Yargılandığı bir davada, Yargının bozma kararına görüş bildirmek için adliyeye geldi.
Abone ol''Adnan Hoca'' olarak tanınan Adnan Oktar, 17 sanıkla birlikte yargılandığı dava kapsamında Yargıtayın bozma kararına karşı görüşünü bildirmek için İstanbul Adliyesine geldi. Oktar, zamanın yetersizliği yüzünden işlemlerini yaptıramadı.
Sultanahmet'teki adliye binasına gelerek, davanın görüldüğü İstanbul 2. Ağır Ceza Mahkemesi Yazı İşleri Müdürlüğüne çıkan Oktar, burada kısa bir süre kaldıktan sonra adliyeden ayrıldı.
Dava kapsamında Yargıtayın verdiği bozma kararına ilişkin görüşünü ifade etmek için adliyeye gelen, ancak zamanın yetersizliği yüzünden işlemlerini yaptıramayan Oktar, çıkışta gazetecilerin soruları üzerine, ''Şu an herhalde vakit yokmuş. O zaman biz de mecburen evimize gidiyoruz. Ama öyle zorla getirme diye bir konu yok. Bak görüyorsunuz, ben kendi isteğimle geliyorum. Türkiye hür bir memleket'' diye konuştu.
Oktar, ifade vermeye gelip gelmediğine ilişkin soru üzerine de ''Hayır, zaten benim lehimde bir karar var. Yargıtay bir karar almış, mahkeme soruyor, 'buna ne diyorsun' diye. Ben de buna 'evet' diyeceğim. Sanki bir olay varmış gibi gösteriyorlar. Çok ayıp bir şey bu. Yani böyle kaçak bir tavır varmış gibi. Yok öyle bir şey'' dedi.
''Hakkınızda böyle bir tavır mı var?'' sorusuna da Oktar, ''Basında var ya o tip şeyler. Çok gereksiz. İşte 'zorla getirilecek' filan. Verilen imaj anormal. Böyle bir imaja gerek yok'' karşılığını verdi.
Oktar, bir gazetecinin, ''Medya sizi görmeye pek alışkın değil, bundan sonra gelip hakkınızı kendiniz mi arayacaksınız?'' sorusunu da şöyle yanıtladı:
''Bu tip şeyleri abartmak yanlış. Bu ayıptır. Kardeşiz biz, bütün Türkiye olarak. Sağcının solcuya, solcunun sağcıya bu tip tavrı olmasın. Türkiye'de barış ortamı, sevgi ortamı olsun, bu nefret ortadan kalksın.

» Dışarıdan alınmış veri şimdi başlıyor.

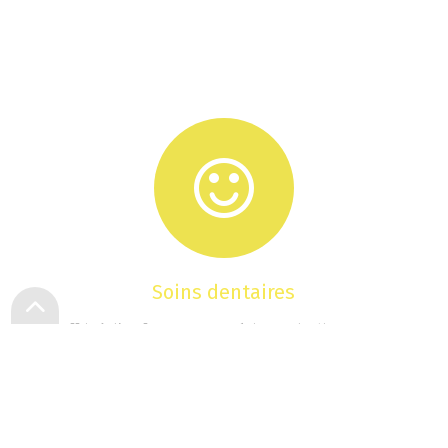
Soins dentaires
Offrir à l’enfant une expérience ludique tout
en lui apportant des soins de qualité
Soins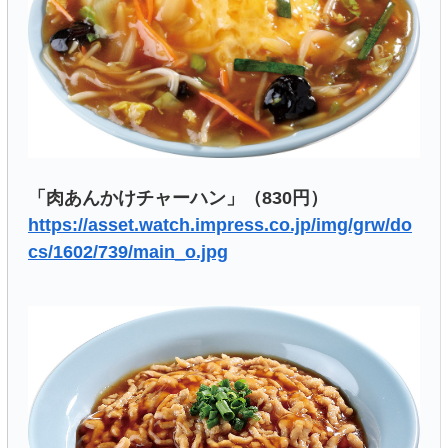
「肉あんかけチャーハン」（830円）
https://asset.watch.impress.co.jp/img/grw/do
cs/1602/739/main_o.jpg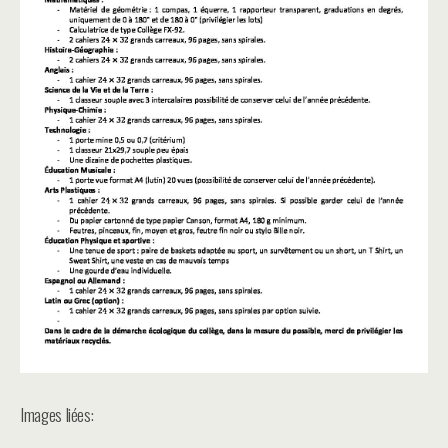
Images liées: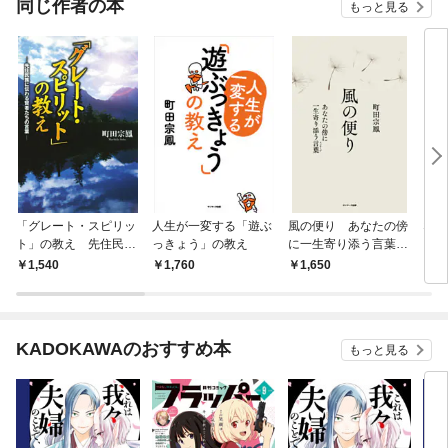
同じ作者の本
もっと見る
「グレート・スピリッ
人生が一変する「遊ぶ
風の便り あなたの傍
なぜ
ト」の教え 先住民族
っきょう」の教え
に一生寄り添う言葉
るの
に伝わる賢者たちの言
（メッセージ）
義」
1,540
1,760
1,650
7
葉
KADOKAWAのおすすめ本
もっと見る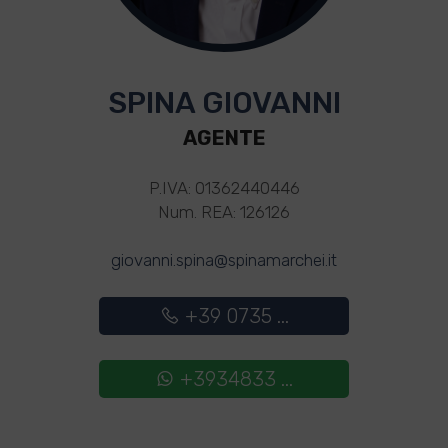
SPINA GIOVANNI
AGENTE
P.IVA: 01362440446
Num. REA: 126126
giovanni.spina@spinamarchei.it
+39 0735 ...
+3934833 ...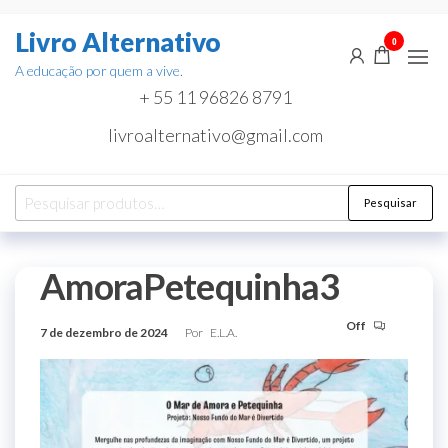
Pular
Livro Alternativo
para
0
o
A educação por quem a vive.
conteúdo
+ 55 11 96826 8791
livroalternativo@gmail.com
Pesquisar
Pesquisar
por:
AmoraPetequinha3
Off
7 de dezembro de 2024
Por
E.L.A.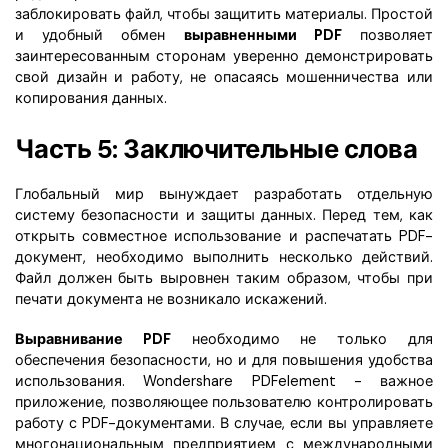
заблокировать файл, чтобы защитить материалы. Простой
и удобный обмен
выравненными PDF
позволяет
заинтересованным сторонам уверенно демонстрировать
свой дизайн и работу, не опасаясь мошенничества или
копирования данных.
Часть 5: Заключительные слова
Глобальный мир вынуждает разработать отдельную
систему безопасности и защиты данных. Перед тем, как
открыть совместное использование и распечатать PDF-
документ, необходимо выполнить несколько действий.
Файл должен быть выровнен таким образом, чтобы при
печати документа не возникало искажений.
Выравнивание PDF
необходимо не только для
обеспечения безопасности, но и для повышения удобства
использования. Wondershare PDFelement - важное
приложение, позволяющее пользователю контролировать
работу с PDF-документами. В случае, если вы управляете
многонациональным предприятием с международными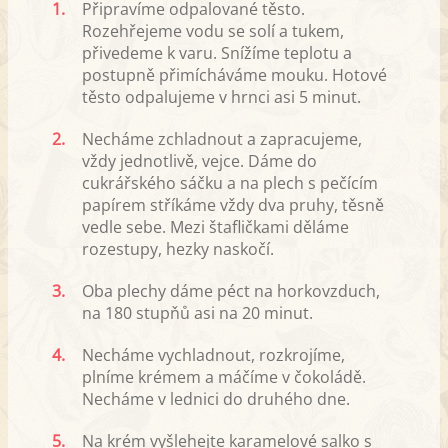
1.
Připravíme odpalované těsto.
Rozehřejeme vodu se solí a tukem,
přivedeme k varu. Snížíme teplotu a
postupně přimícháváme mouku. Hotové
těsto odpalujeme v hrnci asi 5 minut.
2.
Necháme zchladnout a zapracujeme,
vždy jednotlivě, vejce. Dáme do
cukrářského sáčku a na plech s pečícím
papírem stříkáme vždy dva pruhy, těsně
vedle sebe. Mezi štafličkami děláme
rozestupy, hezky naskočí.
3.
Oba plechy dáme péct na horkovzduch,
na 180 stupňů asi na 20 minut.
4.
Necháme vychladnout, rozkrojíme,
plníme krémem a máčíme v čokoládě.
Necháme v lednici do druhého dne.
5.
Na krém vyšlehejte karamelové salko s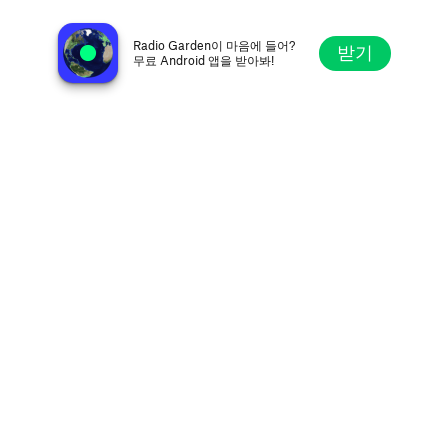
Cool 102 101.9 FM
팔머스, 미국
Radio Garden이 마음에 들어?
받기
무료 Android 앱을 받아봐!
탐색
즐겨찾기
둘러보기
검색
설정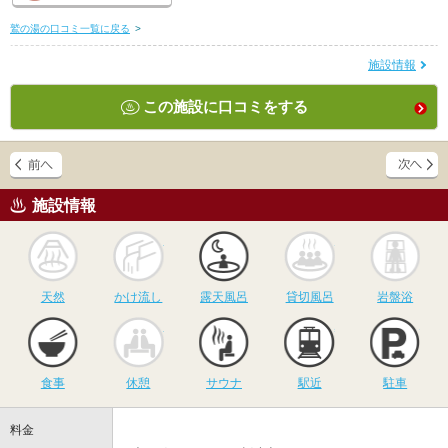
鷲の湯の口コミ一覧に戻る
>
施設情報
この施設に口コミをする
施設情報
天然
かけ流し
露天風呂
貸切風呂
岩
天然
かけ流し
露天風呂
貸切風呂
岩盤浴
食事
休憩
サウナ
駅近
駐
食事
休憩
サウナ
駅近
駐車
料金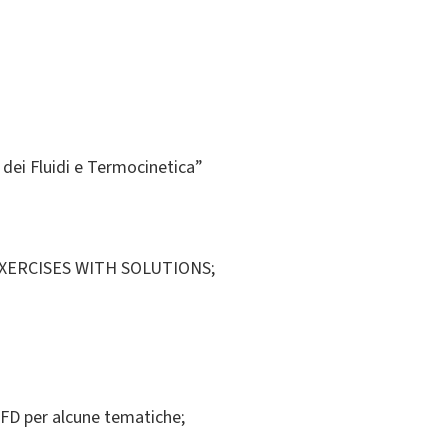
 dei Fluidi e Termocinetica”
 EXERCISES WITH SOLUTIONS;
 CFD per alcune tematiche;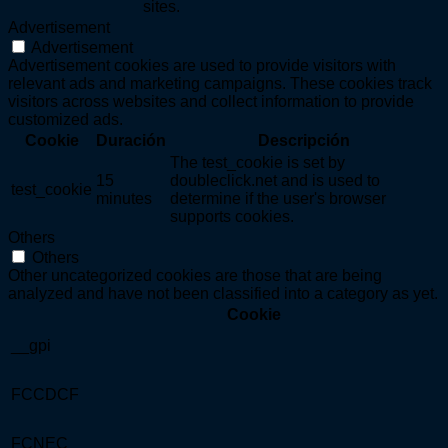
sites.
Advertisement
Advertisement
Advertisement cookies are used to provide visitors with
relevant ads and marketing campaigns. These cookies track
visitors across websites and collect information to provide
customized ads.
Cookie
Duración
Descripción
The test_cookie is set by
15
doubleclick.net and is used to
test_cookie
minutes
determine if the user's browser
supports cookies.
Others
Others
Other uncategorized cookies are those that are being
analyzed and have not been classified into a category as yet.
Cookie
__gpi
FCCDCF
FCNEC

Solcular da eziliyor, sağcılar da rahatsız oluyor. Sağcılar solculara, solcular sağcılara anlayışlı olursa konu hallolur. Yoksa bu ıstırap devam eder. Tek yanlı demokrasi olamaz.''
DAVANIN GEÇMİŞİ
İstanbul 2. Ağır Ceza Mahkemesinde yapılan yargılama sonucunda, 24 Ekim 2005 tarihinde Adnan Oktar ile 34 sanık hakkındaki davanın, zaman aşımı dolduğundan düşmesine karar verilmişti.
Kararı inceleyen Yargıtay 8. Ceza Dairesi, 17 Mayıs 2007'de Adnan Oktar ile 17 sanık hakkındaki yerel mahkemenin kararını bozmuştu.
Yüksek mahkeme, bozma kararında, ''sanıkların eylemlerinin, 4422 sayılı Çıkar Amaçlı Suç Örgütleriyle Mücadele Kanununda baskı, cebir ve şiddet kullanarak çıkar amaçlı örgüt kurma ve yönetme suçunu düzenleyen 1. maddesi kapsamına girdiğinin sabit olduğuna'' yer vermişti.
Kararda, bu suç yönünden aralarında Oktar'ın da bulunduğu 18 sanık hakkında zaman aşımı süresinin dolmadığına işaret edilmişti.
Bu kararın ardından yeniden yapılan yargılamada İstanbul 2. Ağır Ceza Mahkemesi, özel yetkili ağır ceza mahkemesinin davaya bakmakla görevli olduğuna hükmetmişti. Uyuşmazlığın giderilmesi amacıyla dosyanın gönderildiği Yargıtay 5. Ceza Dairesi ise İstanbul 2. Ağır Ceza Mahkemesinin davaya bakmakla görevli olduğunu ifade ederek, dosyayı iade etmişti.
Yeniden görülmeye başlanan davanın son duruşmasında mahkeme heyeti, Adnan Oktar ile diğer 7 sanık hakkında zorla getirme müzekkeresi çıkarılmasına hükmetmişti.